Für eine rückwirkend wirksame Mieterhöhung macht das Wohngeldgesetz eine Ausnahme. Steigt der beim Wohngeld berücksichtigte Mietbetrag rückwirkend um mehr als 10 Prozent, kann auch das höhere Wohngeld rückwirkend einsetzen. Weiter zurück als bis zum Beginn des bereits laufenden Bewilligungszeitraums reicht die Nachzahlung allerdings nicht.

Hinzu kommt eine besondere Frist: Der Antrag muss spätestens bis zum Ende des Kalendermonats gestellt werden, der auf die Kenntnis von der rückwirkenden Mieterhöhung folgt.

Ein Beispiel: Der laufende Wohngeldzeitraum begann am 1. Januar. Am 18. August wird eine wirksame Mieterhöhung bekannt, die rückwirkend zum 1. Juni gilt und den berücksichtigten Mietbetrag um mehr als 10 Prozent erhöht. Geht der Erhöhungsantrag spätestens am 30. September ein, kann das höhere Wohngeld bereits ab 1. Juni berücksichtigt werden.

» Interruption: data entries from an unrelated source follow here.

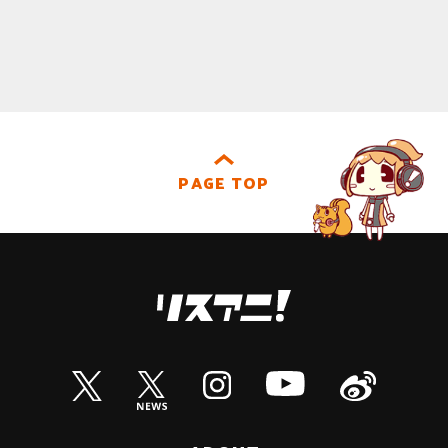
PAGE TOP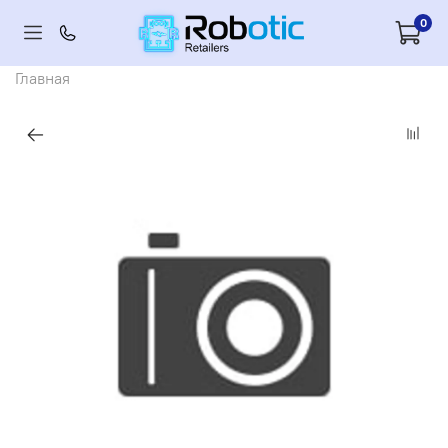
0
Главная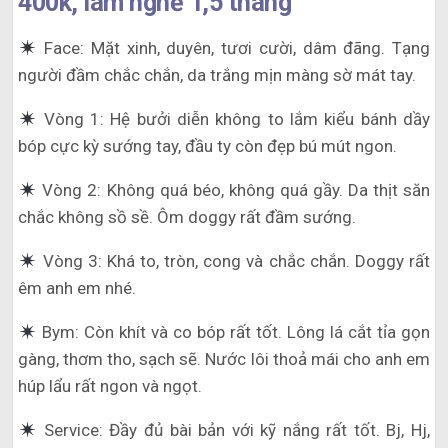
400k, làm nghề 1,5 tháng
Face: Mặt xinh, duyên, tươi cười, dâm đãng. Tạng
người đầm chắc chắn, da trắng mịn màng sờ mát tay.
Vòng 1: Hệ bưởi diễn không to lắm kiểu bánh dầy
bóp cực kỳ sướng tay, đầu ty còn đẹp bú mút ngon.
Vòng 2: Không quá béo, không quá gầy. Da thịt săn
chắc không sồ sề. Ôm doggy rất đầm sướng.
Vòng 3: Khá to, tròn, cong và chắc chắn. Doggy rất
êm anh em nhé.
Bym: Còn khít và co bóp rất tốt. Lông lá cắt tỉa gọn
gàng, thơm tho, sạch sẽ. Nước lôi thoả mái cho anh em
húp lẩu rất ngon và ngọt.
Service: Đầy đủ bài bản với kỹ nắng rất tốt. Bj, Hj,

Wird diese Frist versäumt, greift die Rückwirkung nicht.

Ob eine Mieterhöhung mietrechtlich überhaupt rückwirkend wirksam ist, richtet sich nicht nach dem Wohngeldgesetz. § 27 WoGG regelt lediglich, welche Folgen eine bereits wirksame rückwirkende Erhöhung für das Wohngeld hat.

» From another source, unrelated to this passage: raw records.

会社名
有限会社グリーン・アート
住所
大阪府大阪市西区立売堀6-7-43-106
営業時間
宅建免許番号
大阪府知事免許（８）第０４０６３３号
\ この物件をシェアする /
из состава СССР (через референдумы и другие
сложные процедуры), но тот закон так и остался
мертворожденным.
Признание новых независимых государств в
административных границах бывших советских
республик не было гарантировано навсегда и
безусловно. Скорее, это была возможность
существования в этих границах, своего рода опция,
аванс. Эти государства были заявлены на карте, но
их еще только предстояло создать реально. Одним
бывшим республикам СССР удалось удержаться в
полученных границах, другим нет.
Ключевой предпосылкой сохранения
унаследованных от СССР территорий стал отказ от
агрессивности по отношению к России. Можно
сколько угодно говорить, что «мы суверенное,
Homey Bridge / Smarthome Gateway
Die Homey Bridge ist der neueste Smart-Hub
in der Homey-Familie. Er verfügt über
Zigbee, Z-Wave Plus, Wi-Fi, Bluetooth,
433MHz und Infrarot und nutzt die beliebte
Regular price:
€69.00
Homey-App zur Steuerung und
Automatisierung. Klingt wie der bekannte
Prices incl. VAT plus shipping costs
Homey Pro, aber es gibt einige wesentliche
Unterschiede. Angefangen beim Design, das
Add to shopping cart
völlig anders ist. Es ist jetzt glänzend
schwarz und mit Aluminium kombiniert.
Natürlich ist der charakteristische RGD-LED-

Betriebskosten: Nachforderung und neue Vorauszahlung trennen

Bei einer Betriebskostenabrechnung kommt es darauf an, was sich für die Zukunft ändert. Eine einmalige Nachforderung für einen vergangenen Abrechnungszeitraum erhöht nicht automatisch die laufende Monatsmiete, die für den Vergleich nach § 27 herangezogen wird. Werden aufgrund der Abrechnung dagegen die laufenden Vorauszahlungen für kalte Betriebskosten angehoben, kann dieser höhere Betrag in die wohngeldrechtliche Miete einfließen.

Höhere Vorauszahlungen für Heizung und Warmwasser helfen dagegen nicht. Diese Kosten bleiben nach § 9 WoGG bei der Miete außen vor. Werden die Nebenkostenvorauszahlungen insgesamt erhöht, muss deshalb gegebenenfalls aufgeteilt werden, welcher Anteil auf kalte und welcher auf warme Betriebskosten entfällt.

Genau diese Trennung spielte auch vor dem Verwaltungsgericht Bayreuth eine Rolle. Für die dortige Berechnung waren die kalten Nebenkosten relevant, während die konkret ermittelten Kosten für Heizung und Warmwasser abgezogen wurden.

Der gesamte Anspruch wird neu berechnet

Ist die 10-Prozent-Schwelle überschritten, wird nicht einfach nur die Miete im alten Bescheid ausgetauscht. Für den neuen Bewilligungszeitraum zählen die dann geltenden Verhältnisse insgesamt. Ein inzwischen verändertes Einkommen oder eine andere Haushaltsgröße kann den Effekt der höheren Miete deshalb verstärken oder wieder abschwächen.

Mit dem Wohngeld-Rechner lässt sich vorab berechnen, wie sich die neue Miete auf den möglichen Zahlbetrag auswirkt. Entscheidend ist dabei nicht der Unterschied zwischen alter und neuer Warmmiete, sondern wie stark der beim Wohngeld tatsächlich berücksichtigte Mietbetrag steigt. Liegt das Plus über 10 Prozent, kann ein schneller Erhöhungsantrag bereits während des laufenden Bescheids mehr Wohngeld bringen.